Workout Description
Test: unbroken strict pull ups
Then, 4 min after starting pull ups, Fran with KB@32 kg
Fran:
21-15-9
KB goblet thrusters
pull-ups
Why This Workout Is Hard
The strict pull-up test to failure creates significant pre-fatigue in the exact pulling muscles, grip, and lats needed for the subsequent 45 pull-ups in Fran. While 4 minutes rest provides partial recovery and the 32kg goblet thrusters are notably easier than standard Fran's 95lb barbell thrusters (lighter load, more favorable positioning), the cumulative effect of max strict pull-ups followed by high-volume kipping pull-ups in a sprint format creates substantial difficulty. The pull-ups become the primary limiter.
Benchmark Times for Pull-Up's Delayed Reaction
- Elite: <3:45
- Advanced: 4:15-4:45
- Intermediate: 5:15-5:45
- Beginner: >11:00
Training Focus
This workout develops the following fitness attributes:
- Stamina (8/10): Brutal test of upper body muscular endurance: unbroken strict pull-ups immediately followed by 45 more pull-ups plus 45 thrusters creates severe grip and pulling fatigue.
- Speed (8/10): Fran's classic 21-15-9 structure demands rapid cycling and minimal rest. Pre-fatigued grip and breathing challenges force strategic pacing but maintaining speed remains critical for performance.
- Endurance (7/10): The Fran portion delivers intense cardiovascular demand over 3-7 minutes of near-maximal effort, elevated further by pre-fatigue from the strict pull-up test creating cumulative respiratory stress.
- Power (5/10): Thrusters are inherently explosive with hip extension and overhead press, but the high volume and pre-fatigue reduce power output. Moderate power demand throughout declining reps.

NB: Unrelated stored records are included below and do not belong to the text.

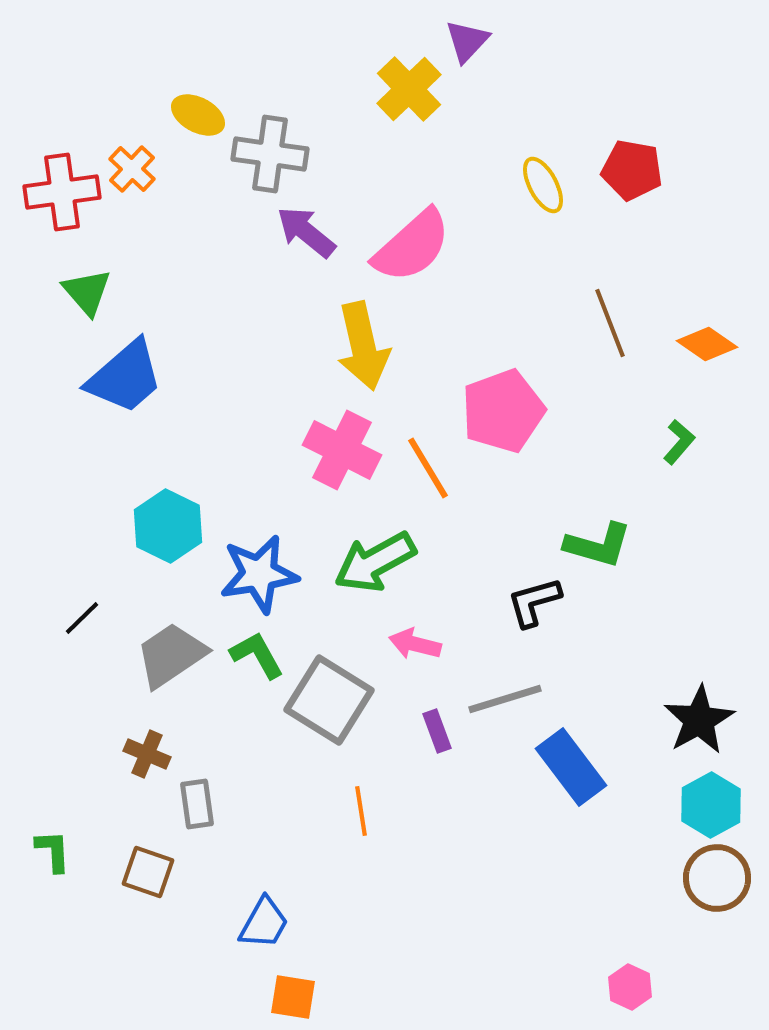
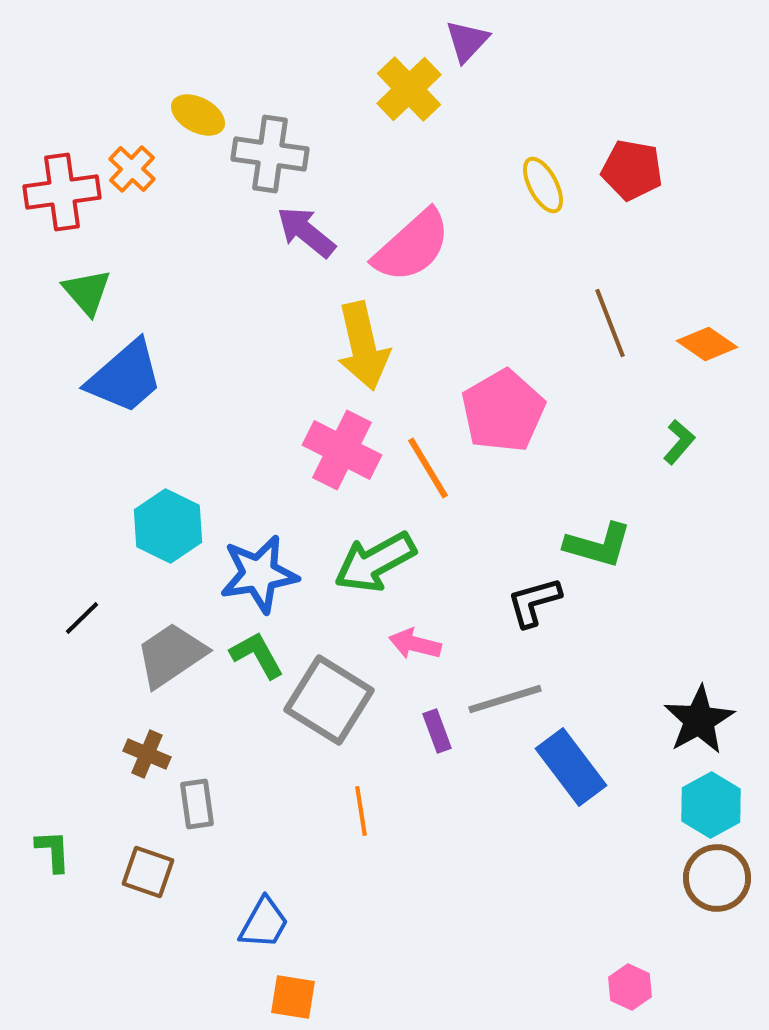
pink pentagon at (503, 411): rotated 10 degrees counterclockwise
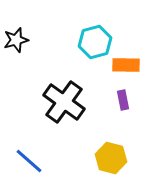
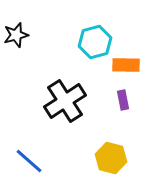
black star: moved 5 px up
black cross: moved 1 px right, 1 px up; rotated 21 degrees clockwise
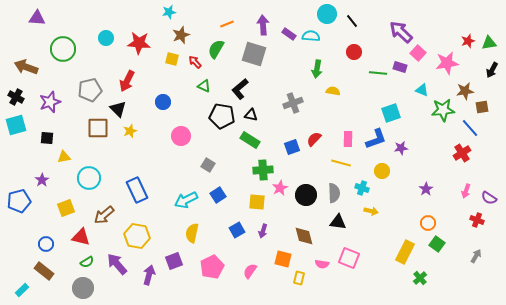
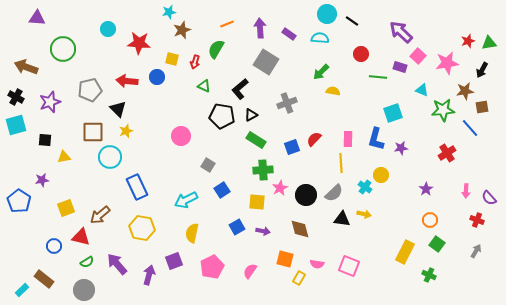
black line at (352, 21): rotated 16 degrees counterclockwise
purple arrow at (263, 25): moved 3 px left, 3 px down
brown star at (181, 35): moved 1 px right, 5 px up
cyan semicircle at (311, 36): moved 9 px right, 2 px down
cyan circle at (106, 38): moved 2 px right, 9 px up
red circle at (354, 52): moved 7 px right, 2 px down
pink square at (418, 53): moved 3 px down
gray square at (254, 54): moved 12 px right, 8 px down; rotated 15 degrees clockwise
red arrow at (195, 62): rotated 120 degrees counterclockwise
green arrow at (317, 69): moved 4 px right, 3 px down; rotated 36 degrees clockwise
black arrow at (492, 70): moved 10 px left
green line at (378, 73): moved 4 px down
red arrow at (127, 81): rotated 70 degrees clockwise
blue circle at (163, 102): moved 6 px left, 25 px up
gray cross at (293, 103): moved 6 px left
cyan square at (391, 113): moved 2 px right
black triangle at (251, 115): rotated 40 degrees counterclockwise
brown square at (98, 128): moved 5 px left, 4 px down
yellow star at (130, 131): moved 4 px left
black square at (47, 138): moved 2 px left, 2 px down
blue L-shape at (376, 139): rotated 125 degrees clockwise
green rectangle at (250, 140): moved 6 px right
red cross at (462, 153): moved 15 px left
yellow line at (341, 163): rotated 72 degrees clockwise
yellow circle at (382, 171): moved 1 px left, 4 px down
cyan circle at (89, 178): moved 21 px right, 21 px up
purple star at (42, 180): rotated 24 degrees clockwise
cyan cross at (362, 188): moved 3 px right, 1 px up; rotated 16 degrees clockwise
blue rectangle at (137, 190): moved 3 px up
pink arrow at (466, 191): rotated 16 degrees counterclockwise
gray semicircle at (334, 193): rotated 48 degrees clockwise
blue square at (218, 195): moved 4 px right, 5 px up
purple semicircle at (489, 198): rotated 14 degrees clockwise
blue pentagon at (19, 201): rotated 25 degrees counterclockwise
yellow arrow at (371, 211): moved 7 px left, 3 px down
brown arrow at (104, 215): moved 4 px left
black triangle at (338, 222): moved 4 px right, 3 px up
orange circle at (428, 223): moved 2 px right, 3 px up
blue square at (237, 230): moved 3 px up
purple arrow at (263, 231): rotated 96 degrees counterclockwise
yellow hexagon at (137, 236): moved 5 px right, 8 px up
brown diamond at (304, 236): moved 4 px left, 7 px up
blue circle at (46, 244): moved 8 px right, 2 px down
gray arrow at (476, 256): moved 5 px up
pink square at (349, 258): moved 8 px down
orange square at (283, 259): moved 2 px right
pink semicircle at (322, 264): moved 5 px left
brown rectangle at (44, 271): moved 8 px down
yellow rectangle at (299, 278): rotated 16 degrees clockwise
green cross at (420, 278): moved 9 px right, 3 px up; rotated 24 degrees counterclockwise
gray circle at (83, 288): moved 1 px right, 2 px down
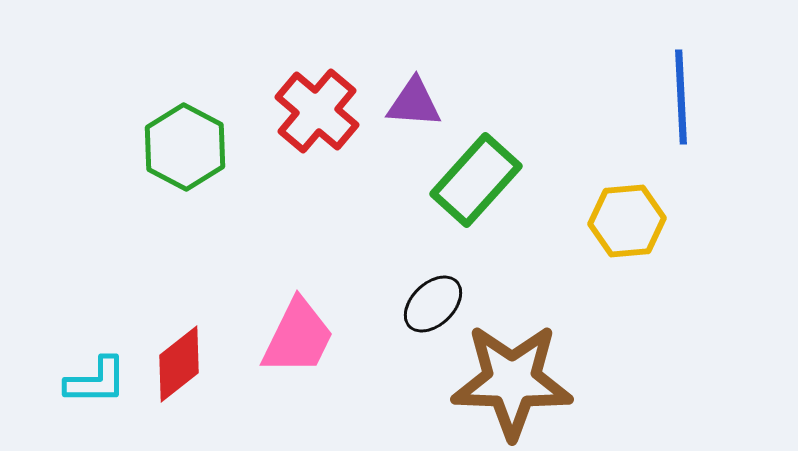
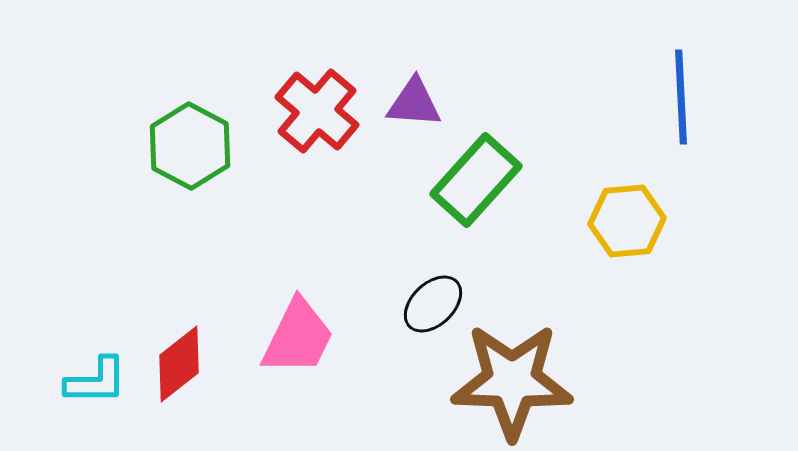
green hexagon: moved 5 px right, 1 px up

- Strength (4/10): Moderate strength demand from 32kg goblet thrusters and strict pull-ups. Not maximal loading but meaningful resistance that challenges strength under fatigue throughout the workout.

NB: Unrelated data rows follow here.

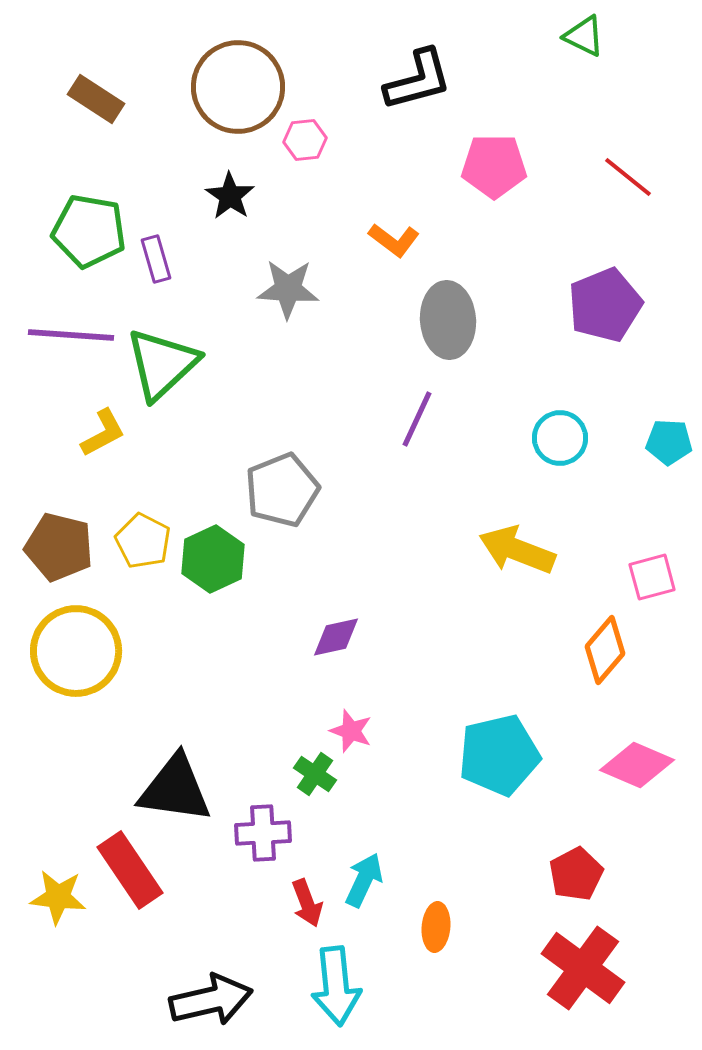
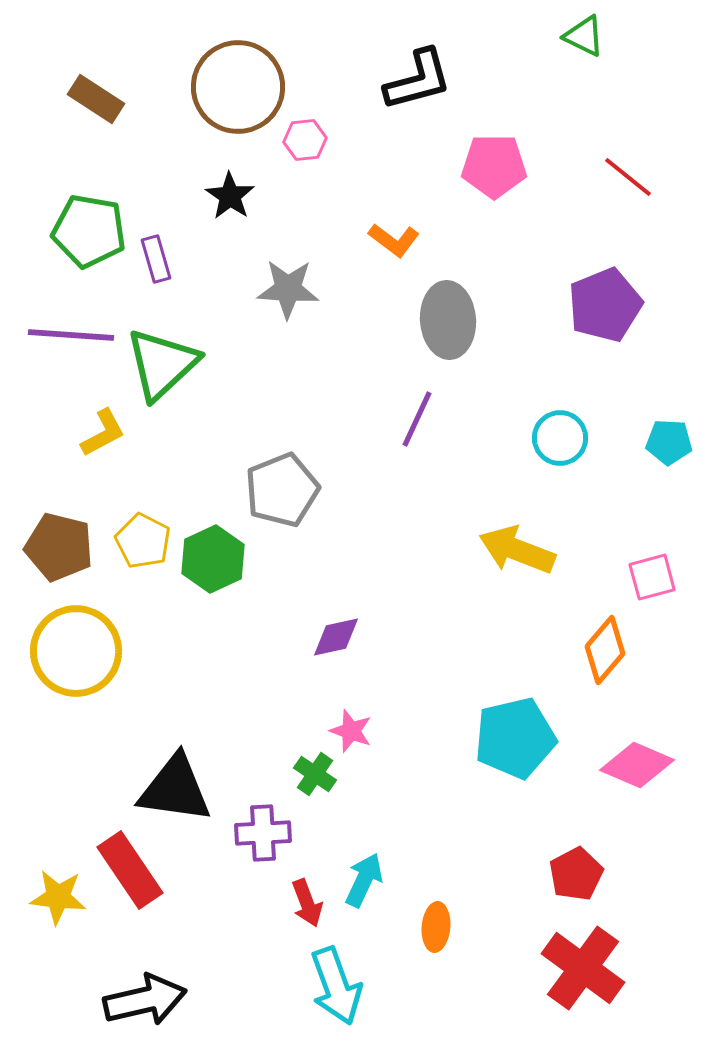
cyan pentagon at (499, 755): moved 16 px right, 17 px up
cyan arrow at (336, 986): rotated 14 degrees counterclockwise
black arrow at (211, 1000): moved 66 px left
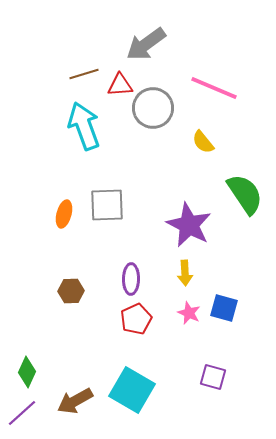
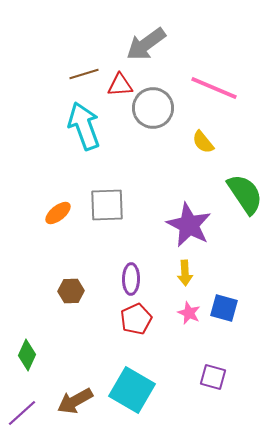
orange ellipse: moved 6 px left, 1 px up; rotated 36 degrees clockwise
green diamond: moved 17 px up
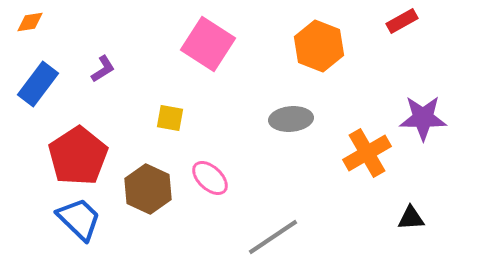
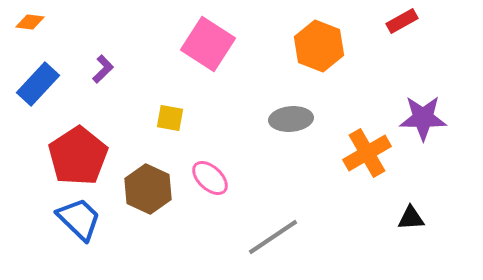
orange diamond: rotated 16 degrees clockwise
purple L-shape: rotated 12 degrees counterclockwise
blue rectangle: rotated 6 degrees clockwise
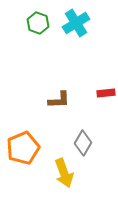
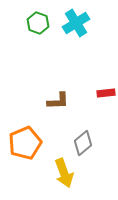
brown L-shape: moved 1 px left, 1 px down
gray diamond: rotated 20 degrees clockwise
orange pentagon: moved 2 px right, 5 px up
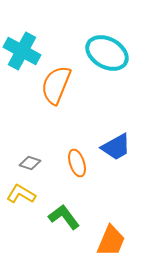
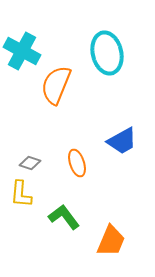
cyan ellipse: rotated 48 degrees clockwise
blue trapezoid: moved 6 px right, 6 px up
yellow L-shape: rotated 116 degrees counterclockwise
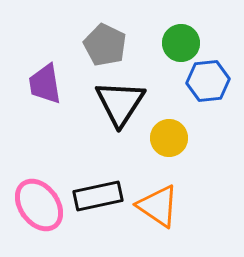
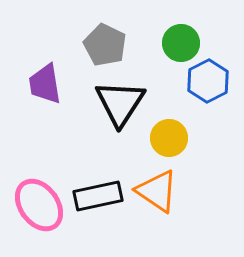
blue hexagon: rotated 21 degrees counterclockwise
orange triangle: moved 1 px left, 15 px up
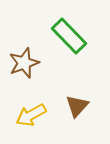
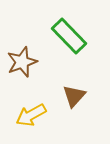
brown star: moved 2 px left, 1 px up
brown triangle: moved 3 px left, 10 px up
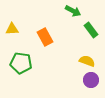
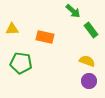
green arrow: rotated 14 degrees clockwise
orange rectangle: rotated 48 degrees counterclockwise
purple circle: moved 2 px left, 1 px down
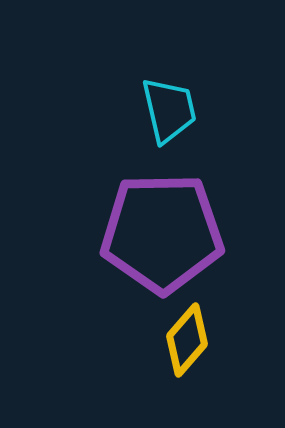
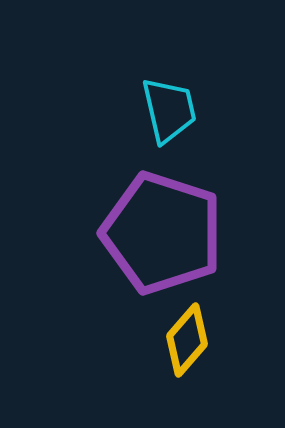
purple pentagon: rotated 19 degrees clockwise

- Flexibility (4/10): Goblet thrusters require solid hip, ankle, and thoracic mobility for full-depth squats with front-loaded weight. Pull-ups demand adequate shoulder and lat flexibility for full range.
Scaling Options
Reduce KB to 24kg (53#) or 20kg (44#) for loading. Scale strict pull-up test to banded assistance or ring rows for max reps. For Fran pull-ups: use bands, jumping pull-ups, or ring rows to maintain cycle speed. Consider 15-12-9 rep scheme if pull-up capacity is limited. Alternative: use barbell thrusters at 75/55# if KB goblet position is compromising posture or causing shoulder discomfort.
Scaling Explanation
Scale if you cannot perform 5+ strict pull-ups unbroken or if 32kg goblet position breaks down your torso alignment. The goal is to keep Fran portion between 6-10 minutes with minimal rest between sets. Priority is maintaining movement quality on thrusters while keeping pull-ups moving in small, sustainable sets. Scale weight/volume to preserve intensity rather than grinding through poor positions. If pull-ups take longer than 2 minutes per round, scale the movement.
Intended Stimulus
Two-part workout: maximal strict pull-up capacity test followed by a high-intensity glycolytic sprint (6-10 minutes). The 4-minute recovery allows partial restoration but ensures pre-fatigue for Fran. Tests ability to perform under accumulated upper body fatigue, grip endurance, and mental resilience. Primary energy system is glycolytic with significant phosphagen demands during pull-up bursts.
Coach Insight
On strict pull-up test, leave 1-2 reps in the tank - going to absolute failure will compromise Fran performance. Use the 4-minute window to actively recover: shake arms out, practice breathing, mentally prepare. KB goblet thrusters place unique demands - keep KB high on chest with elbows tucked under, maintain upright torso. Expect pull-ups to be 40-50% harder than normal Fran due to pre-fatigue. Break pull-ups early: consider 7-7-7, 5-5-5, 4-3-2 rather than larger sets. Quick transitions between movements are critical. Most athletes struggle on the round of 15 where grip and lactate both peak.
Benchmark Notes
Primary limiters are grip endurance and pulling capacity after the strict pull-up test, plus breathing through 32kg goblet thrusters. L1 (12:00) reflects scaled movements or extensive breaks on pull-ups. L5 (6:00) represents an intermediate athlete managing 2-3 sets per round with strategic rest. L10 (3:30) is elite pacing with minimal breaks—likely 21 unbroken thrusters, quick singles or small sets on pull-ups. The 4-minute rest helps but doesn't eliminate the pre-fatigue effect from strict testing.
Modality Profile
Pull-Up is a gymnastics movement (bodyweight). Kettlebell Goblet Thruster is a weightlifting movement (external load). Two unique movements split evenly between G and W modalities.